Дзин, как человек, перенесший тяжелую болезнь, смирно сидел на стуле. Птичьих голосов не было слышно, и в поле зрения Дзина не попадало ничего, что привлекло бы его внимание. Дзин задремал и тихо посапывал. Исана пошел в убежище за одеялом укрыть мальчика. Когда он сбегал обратно вниз по косогору, то увидел, что на втором этаже павильона движется огонек. Может быть, это отражается свет в линзах направленного на него бинокля? Исана укутал Дзина в одеяло, поглубже усадил на стуле, чтобы ему удобнее было спать, и стал внимательно изучать каждое из четырех окон под самой крышей павильона. Два левых окна закрыты. Два других открыты, но он не может вспомнить, разбиты там стекла или нет. Исана закрыл глаза, чтобы восстановить в памяти внешний вид павильона, который он рассматривал днем из бойницы. Перед его мысленным взором отчетливо всплыли закрытые окна. Он снова попытался рассмотреть, что делается внутри павильона за открытыми окнами. Но движения огонька там больше не было видно — стояла кромешная тьма, как на дне реки. Возможно, на окнах задернули занавески. Он вдруг вспомнил искушающий голос девчонки, и притом так отчетливо, будто он исходил из той тьмы: может, переспим в гримерной ***?

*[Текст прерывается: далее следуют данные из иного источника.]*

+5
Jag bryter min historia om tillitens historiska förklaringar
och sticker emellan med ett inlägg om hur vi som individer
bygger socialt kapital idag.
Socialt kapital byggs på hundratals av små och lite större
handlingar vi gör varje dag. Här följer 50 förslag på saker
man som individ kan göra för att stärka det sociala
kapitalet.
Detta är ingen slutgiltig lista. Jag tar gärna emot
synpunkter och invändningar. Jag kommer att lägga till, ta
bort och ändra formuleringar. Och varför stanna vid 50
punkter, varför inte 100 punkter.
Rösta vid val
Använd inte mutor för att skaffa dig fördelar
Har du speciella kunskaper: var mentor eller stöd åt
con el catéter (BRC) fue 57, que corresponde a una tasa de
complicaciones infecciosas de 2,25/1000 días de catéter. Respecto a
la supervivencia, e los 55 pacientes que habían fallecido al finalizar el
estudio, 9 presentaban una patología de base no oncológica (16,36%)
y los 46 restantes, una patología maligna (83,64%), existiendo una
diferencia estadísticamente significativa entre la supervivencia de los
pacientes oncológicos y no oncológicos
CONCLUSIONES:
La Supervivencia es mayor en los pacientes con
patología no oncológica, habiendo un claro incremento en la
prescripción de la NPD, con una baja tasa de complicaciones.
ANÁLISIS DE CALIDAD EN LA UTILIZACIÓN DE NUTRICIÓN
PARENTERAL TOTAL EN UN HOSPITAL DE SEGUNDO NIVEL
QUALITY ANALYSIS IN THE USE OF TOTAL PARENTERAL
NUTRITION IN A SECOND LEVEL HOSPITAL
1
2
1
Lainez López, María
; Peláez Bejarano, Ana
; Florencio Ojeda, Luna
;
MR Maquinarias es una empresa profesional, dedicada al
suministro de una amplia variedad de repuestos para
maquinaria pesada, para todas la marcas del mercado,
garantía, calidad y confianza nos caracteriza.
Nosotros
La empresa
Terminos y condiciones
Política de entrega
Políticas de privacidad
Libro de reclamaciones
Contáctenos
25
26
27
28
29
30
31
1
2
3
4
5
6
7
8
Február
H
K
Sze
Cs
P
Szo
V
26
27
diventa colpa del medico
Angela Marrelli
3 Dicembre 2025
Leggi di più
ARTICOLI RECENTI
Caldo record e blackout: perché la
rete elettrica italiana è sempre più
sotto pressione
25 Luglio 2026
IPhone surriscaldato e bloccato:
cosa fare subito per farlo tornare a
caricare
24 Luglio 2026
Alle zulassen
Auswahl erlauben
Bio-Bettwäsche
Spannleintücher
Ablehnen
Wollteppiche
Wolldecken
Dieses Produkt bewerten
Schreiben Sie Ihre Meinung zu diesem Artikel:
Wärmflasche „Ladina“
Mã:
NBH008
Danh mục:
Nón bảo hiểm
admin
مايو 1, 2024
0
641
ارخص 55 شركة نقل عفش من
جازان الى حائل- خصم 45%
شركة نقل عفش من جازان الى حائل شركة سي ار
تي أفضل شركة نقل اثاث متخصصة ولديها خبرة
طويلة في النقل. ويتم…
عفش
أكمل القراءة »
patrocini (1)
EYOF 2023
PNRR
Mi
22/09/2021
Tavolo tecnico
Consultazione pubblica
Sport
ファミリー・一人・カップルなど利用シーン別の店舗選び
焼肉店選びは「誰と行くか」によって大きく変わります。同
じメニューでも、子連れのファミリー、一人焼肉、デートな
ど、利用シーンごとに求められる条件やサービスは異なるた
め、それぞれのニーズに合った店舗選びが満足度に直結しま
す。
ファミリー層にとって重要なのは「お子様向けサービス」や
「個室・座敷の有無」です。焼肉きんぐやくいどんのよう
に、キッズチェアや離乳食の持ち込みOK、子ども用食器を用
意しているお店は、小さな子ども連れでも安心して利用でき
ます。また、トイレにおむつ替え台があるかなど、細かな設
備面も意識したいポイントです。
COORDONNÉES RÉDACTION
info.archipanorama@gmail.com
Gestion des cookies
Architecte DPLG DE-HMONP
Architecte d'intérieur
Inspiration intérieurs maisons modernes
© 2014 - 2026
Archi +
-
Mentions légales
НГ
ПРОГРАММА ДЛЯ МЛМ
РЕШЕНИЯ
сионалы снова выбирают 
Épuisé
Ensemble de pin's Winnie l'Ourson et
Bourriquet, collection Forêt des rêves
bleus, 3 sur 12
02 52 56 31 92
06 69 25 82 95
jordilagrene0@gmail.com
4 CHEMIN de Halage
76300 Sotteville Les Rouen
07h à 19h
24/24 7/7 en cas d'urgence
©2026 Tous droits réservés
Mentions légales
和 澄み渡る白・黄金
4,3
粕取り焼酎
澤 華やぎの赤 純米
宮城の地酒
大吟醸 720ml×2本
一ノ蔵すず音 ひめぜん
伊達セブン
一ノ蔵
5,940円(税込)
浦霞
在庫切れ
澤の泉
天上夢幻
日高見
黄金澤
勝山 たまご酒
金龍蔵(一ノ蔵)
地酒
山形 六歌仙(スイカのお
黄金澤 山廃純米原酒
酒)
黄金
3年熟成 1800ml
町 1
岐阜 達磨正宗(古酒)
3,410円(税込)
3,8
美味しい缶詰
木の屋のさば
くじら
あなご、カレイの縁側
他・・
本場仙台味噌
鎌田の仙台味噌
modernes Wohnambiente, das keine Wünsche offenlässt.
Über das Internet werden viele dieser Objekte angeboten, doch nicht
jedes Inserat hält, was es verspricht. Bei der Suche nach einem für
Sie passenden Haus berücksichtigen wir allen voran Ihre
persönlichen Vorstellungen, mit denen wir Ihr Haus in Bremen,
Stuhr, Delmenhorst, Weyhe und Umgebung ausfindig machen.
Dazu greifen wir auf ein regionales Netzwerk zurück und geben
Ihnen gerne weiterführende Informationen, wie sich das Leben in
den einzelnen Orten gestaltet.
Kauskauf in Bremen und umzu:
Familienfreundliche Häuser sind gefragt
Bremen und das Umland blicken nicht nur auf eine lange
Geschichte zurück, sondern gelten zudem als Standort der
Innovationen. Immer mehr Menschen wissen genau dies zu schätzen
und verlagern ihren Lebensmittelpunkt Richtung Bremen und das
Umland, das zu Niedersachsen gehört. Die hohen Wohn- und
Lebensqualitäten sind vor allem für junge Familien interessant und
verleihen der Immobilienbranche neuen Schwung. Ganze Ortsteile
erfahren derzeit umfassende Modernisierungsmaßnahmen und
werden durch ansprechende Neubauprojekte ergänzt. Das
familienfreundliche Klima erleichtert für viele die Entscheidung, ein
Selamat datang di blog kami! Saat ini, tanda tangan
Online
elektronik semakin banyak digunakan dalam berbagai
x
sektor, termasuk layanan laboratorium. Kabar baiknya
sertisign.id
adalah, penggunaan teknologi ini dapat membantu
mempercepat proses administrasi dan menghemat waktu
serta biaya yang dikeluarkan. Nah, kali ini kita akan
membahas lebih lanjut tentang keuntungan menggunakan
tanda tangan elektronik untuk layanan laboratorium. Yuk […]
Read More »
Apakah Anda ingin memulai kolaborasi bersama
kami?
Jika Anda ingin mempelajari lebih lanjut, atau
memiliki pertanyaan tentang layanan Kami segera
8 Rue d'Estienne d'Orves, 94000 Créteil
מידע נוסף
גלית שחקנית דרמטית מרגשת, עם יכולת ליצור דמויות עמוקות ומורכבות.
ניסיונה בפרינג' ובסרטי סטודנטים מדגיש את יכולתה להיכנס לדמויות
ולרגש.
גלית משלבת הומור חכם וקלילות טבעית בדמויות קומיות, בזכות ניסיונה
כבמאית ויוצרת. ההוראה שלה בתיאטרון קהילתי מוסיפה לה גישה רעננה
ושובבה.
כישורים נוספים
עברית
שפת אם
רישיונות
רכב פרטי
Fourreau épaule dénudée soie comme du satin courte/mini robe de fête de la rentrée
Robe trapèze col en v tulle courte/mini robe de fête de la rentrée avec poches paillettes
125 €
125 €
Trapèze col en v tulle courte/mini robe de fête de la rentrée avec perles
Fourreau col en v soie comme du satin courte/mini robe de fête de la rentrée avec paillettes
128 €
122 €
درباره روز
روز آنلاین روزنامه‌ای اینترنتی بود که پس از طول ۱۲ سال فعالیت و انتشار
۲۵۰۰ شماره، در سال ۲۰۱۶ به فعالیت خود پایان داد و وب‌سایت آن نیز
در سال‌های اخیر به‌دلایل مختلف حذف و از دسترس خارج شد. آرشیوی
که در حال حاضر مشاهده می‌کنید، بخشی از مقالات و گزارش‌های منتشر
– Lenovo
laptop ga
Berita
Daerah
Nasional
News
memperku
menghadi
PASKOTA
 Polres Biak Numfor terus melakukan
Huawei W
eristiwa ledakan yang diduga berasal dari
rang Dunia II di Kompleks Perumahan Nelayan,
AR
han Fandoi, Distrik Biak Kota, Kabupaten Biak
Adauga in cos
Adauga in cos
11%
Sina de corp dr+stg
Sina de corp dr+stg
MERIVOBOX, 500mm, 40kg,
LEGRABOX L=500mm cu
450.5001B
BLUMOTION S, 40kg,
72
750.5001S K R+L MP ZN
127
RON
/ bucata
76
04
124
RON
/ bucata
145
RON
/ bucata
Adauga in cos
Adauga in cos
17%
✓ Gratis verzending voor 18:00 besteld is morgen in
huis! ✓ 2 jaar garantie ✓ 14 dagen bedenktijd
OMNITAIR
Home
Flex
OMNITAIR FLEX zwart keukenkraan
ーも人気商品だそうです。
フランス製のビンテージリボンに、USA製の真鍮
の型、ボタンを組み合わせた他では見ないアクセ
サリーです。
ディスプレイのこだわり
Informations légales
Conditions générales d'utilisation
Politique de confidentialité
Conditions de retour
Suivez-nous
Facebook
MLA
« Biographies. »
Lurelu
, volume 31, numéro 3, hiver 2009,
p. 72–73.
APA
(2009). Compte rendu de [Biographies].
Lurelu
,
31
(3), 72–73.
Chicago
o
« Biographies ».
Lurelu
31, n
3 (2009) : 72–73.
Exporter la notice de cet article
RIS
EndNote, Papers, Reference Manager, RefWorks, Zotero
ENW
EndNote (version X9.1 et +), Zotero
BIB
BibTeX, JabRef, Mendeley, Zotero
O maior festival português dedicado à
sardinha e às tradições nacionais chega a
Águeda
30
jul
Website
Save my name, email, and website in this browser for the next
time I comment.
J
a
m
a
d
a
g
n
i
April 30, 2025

Девчонка говорила про гримерную выдающейся кинозвезды, на рекламу которой тратилось процентов десять капитала всей японской кинопромышленности. Эти непристойные и вместе с тем имеющие конкретное содержание слова искушения, а если использовать ходячее выражение кинорекламы — «соблазнительные слова», сказанные неподалеку от разваливающейся киностудии, взволновали Исана. Как-то, чтобы договориться о контракте, Исана ходил к одной кинозвезде — старый политик, больной сейчас раком горла, решил попотчевать ею своих зарубежных гостей — и увидел, что в жилище актрисы, представляющем собой сочетание детского нарциссизма и властного стремления к богатству, даже не пахнет эротикой. И тем не менее «соблазнительная фраза»: может, переспим в гримерной ***? вызвала у него сладкие грезы.
Эти грезы о «символе секса на серебристом экране» благодаря гротескным преувеличениям с предельной откровенностью и в то же время интимностью воплощают то, чего недостает в реальной жизни всем, к кому обращен такой призыв. Напоминают, что сцена, на которой оживала мечта, покрыта пылью и кое-где поломана, как и сама находящаяся в запустении киностудия. В воображении возникает идущая по пятам девчонка с горящими глазами и ртом — открытой раной, которая произносит непристойные слова, будто именно они необходимы и неизбежны. Эти слова лучше любых действий, самой изощренной тактики, к которой прибегает девчонка, заставляют тех, к кому они обращены, забыть разумную осторожность, вселяют непокой и решимость. Исана смотрел в свой бинокль, испытывая удовольствие от мысли, что и его ведут туда же…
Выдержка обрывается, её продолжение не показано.